In civilised nations, children acquire the nationality of their mothers as a birthright, in line with the principle of gender equality, Al Sulaiman argued.

"It doesn't stand to reason that the children of Saudi women should be treated like aliens, being required to apply for residency visas and pay the ensuing fees, as if part of their genetic and emotional structure does not belong to this country," he noted.

"These children are born like strangers and would die like strangers in their own homeland, although it would be a reasonable and fair option to grant them the right to their mothers' nationality if they give up the right to the father's nationality," he wrote.

"In the meantime I entreat Saudi women to think more than twice before getting married to foreigners."

Exorbitant bonuses can't be justified

"A government financial official once told me: 'Would you believe that some top banking executives take home up to Dh18 million ($4.9 million) in annual bonuses each, not to mention their monthly salary?' " Sami Al Reyami, editor of the Dubai-based newspaper Al Emarat Al Youm, wrote yesterday.

"I was not convinced at the time, but now I have to apologise for my brain's failure to process that figure," the editor said. "Worse still ... it turns out that the real numbers are much higher than that."
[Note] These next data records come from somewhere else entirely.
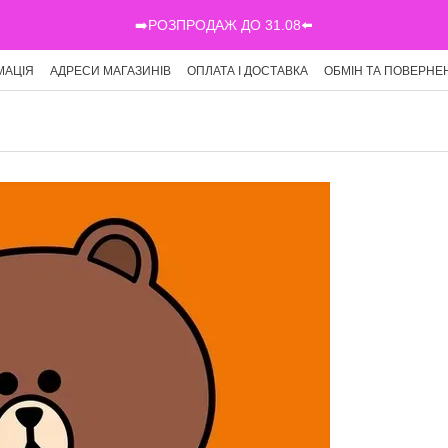
➡️РОЗПРОДАЖ ДО 31.08⬅️
МАЦІЯ
АДРЕСИ МАГАЗИНІВ
ОПЛАТА І ДОСТАВКА
ОБМІН ТА ПОВЕРНЕ
Г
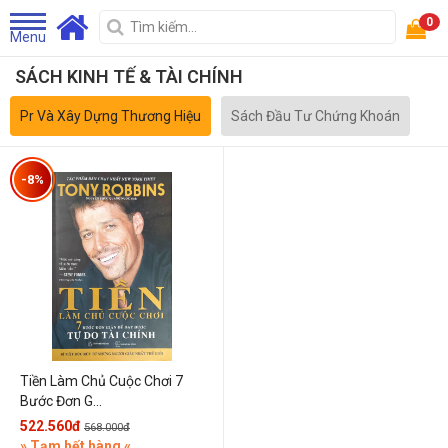
0
Menu
SÁCH KINH TẾ & TÀI CHÍNH
Pr Và Xây Dựng Thương Hiệu
Sách Đầu Tư Chứng Khoán
-8%
Tiền Làm Chủ Cuộc Chơi 7
Bước Đơn G...
522.560đ
568.000đ
» Tạm hết hàng «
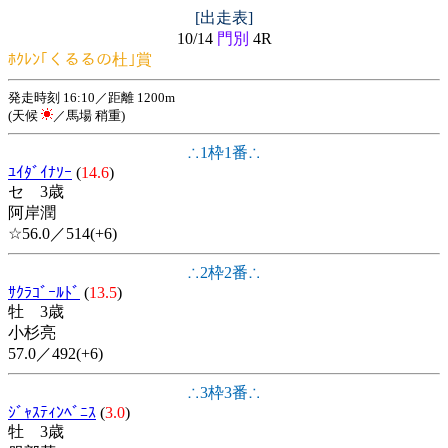
[出走表]
10/14
門別
4R
ﾎｸﾚﾝ｢くるるの杜｣賞
発走時刻 16:10／距離 1200m
(天候
／馬場 稍重)
∴1枠1番∴
ﾕｲﾀﾞｲﾅｿｰ
(
14.6
)
セ 3歳
阿岸潤
☆56.0／514(+6)
∴2枠2番∴
ｻｸﾗｺﾞｰﾙﾄﾞ
(
13.5
)
牡 3歳
小杉亮
57.0／492(+6)
∴3枠3番∴
ｼﾞｬｽﾃｨﾝﾍﾞﾆｽ
(
3.0
)
牡 3歳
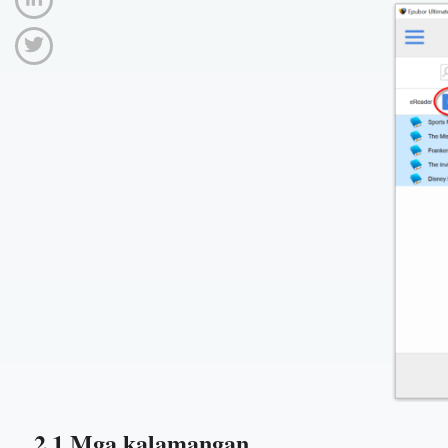
2.1 Mga kalamangan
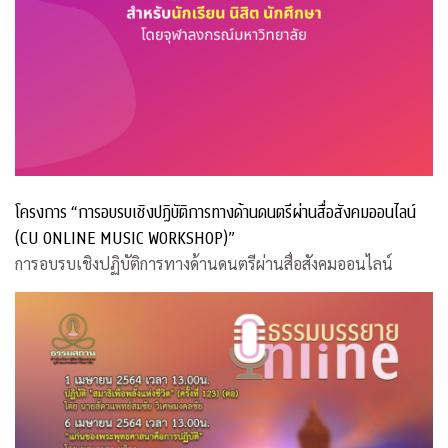
โครงการ “การอบรบเชิงปฏิบัติการทางด้านดนตรีผ่านสื่อสังคมออนไลน์
(CU ONLINE MUSIC WORKSHOP)”
การอบรบเชิงปฏิบัติการทางด้านดนตรีผ่านสื่อสังคมออนไลน์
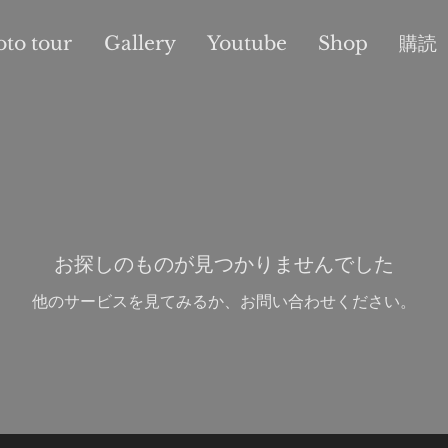
oto tour
Gallery
Youtube
Shop
購読
お探しのものが見つかりませんでした
他のサービスを見てみるか、お問い合わせください。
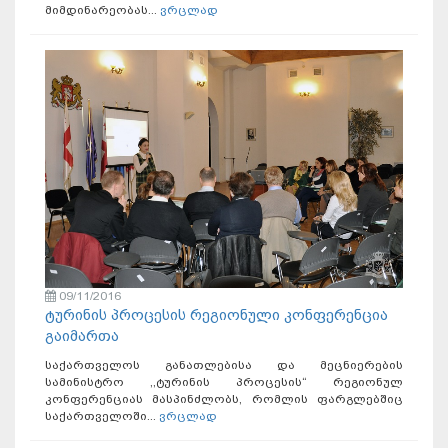
მიმდინარეობას...
ვრცლად
09/11/2016
ტურინის პროცესის რეგიონული კონფერენცია
გაიმართა
საქართველოს განათლებისა და მეცნიერების
სამინისტრო ,,ტურინის პროცესის“ რეგიონულ
კონფერენციას მასპინძლობს, რომლის ფარგლებშიც
საქართველოში...
ვრცლად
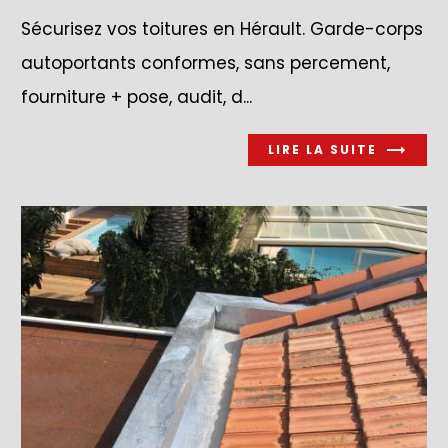
Sécurisez vos toitures en Hérault. Garde-corps
autoportants conformes, sans percement,
fourniture + pose, audit, d...
LIRE LA SUITE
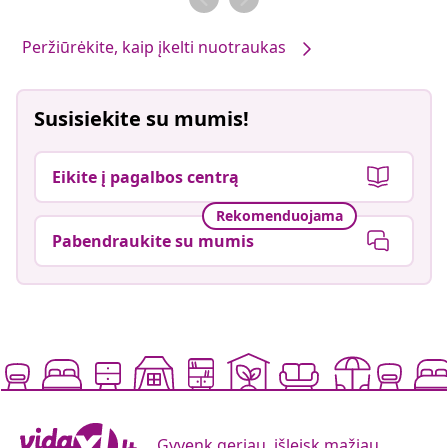
Peržiūrėkite, kaip įkelti nuotraukas
Susisiekite su mumis!
Eikite į pagalbos centrą
Rekomenduojama
Pabendraukite su mumis
Gyvenk geriau, išleisk mažiau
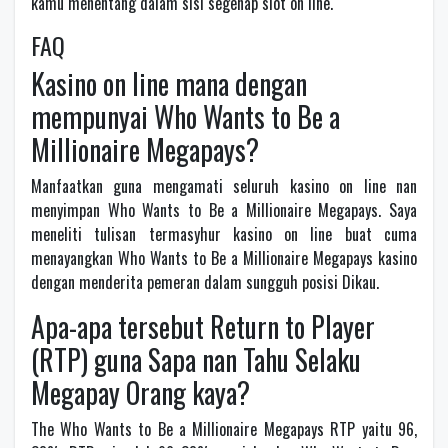
kamu menentang dalam sisi segenap slot on line.
FAQ
Kasino on line mana dengan
mempunyai Who Wants to Be a
Millionaire Megapays?
Manfaatkan guna mengamati seluruh kasino on line nan
menyimpan Who Wants to Be a Millionaire Megapays. Saya
meneliti tulisan termasyhur kasino on line buat cuma
menayangkan Who Wants to Be a Millionaire Megapays kasino
dengan menderita pemeran dalam sungguh posisi Dikau.
Apa-apa tersebut Return to Player
(RTP) guna Sapa nan Tahu Selaku
Megapay Orang kaya?
The Who Wants to Be a Millionaire Megapays RTP yaitu 96,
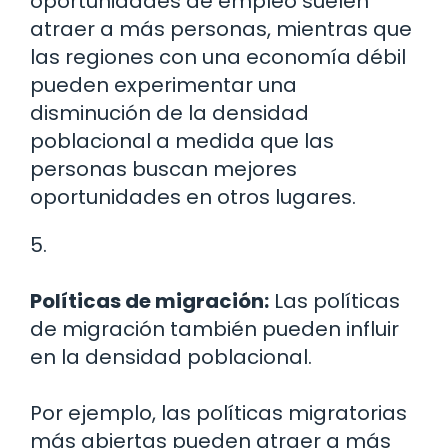
oportunidades de empleo suelen
atraer a más personas, mientras que
las regiones con una economía débil
pueden experimentar una
disminución de la densidad
poblacional a medida que las
personas buscan mejores
oportunidades en otros lugares.
5.
Políticas de migración:
Las políticas
de migración también pueden influir
en la densidad poblacional.
Por ejemplo, las políticas migratorias
más abiertas pueden atraer a más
Last week, Al Emarat Al Youm published figures relating to the income packages of board members and executive officers of 19 listed banks in the UAE. The banks were not referred to by name and the numbers were not broken down, but the newspaper revealed that the sum of bonuses, benefits and salaries of the top executives in those banks reached Dh687.9 million in 2012, marking a 7.7 per cent increase on the previous year.

Some financial experts tried to play down these figures by comparing them to what top bankers make in the United States and Europe. But this is misleading, Al Reyami argued.

He wrote: "How could such a comparison hold when the size, scope and capabilities of these banks are not comparable?"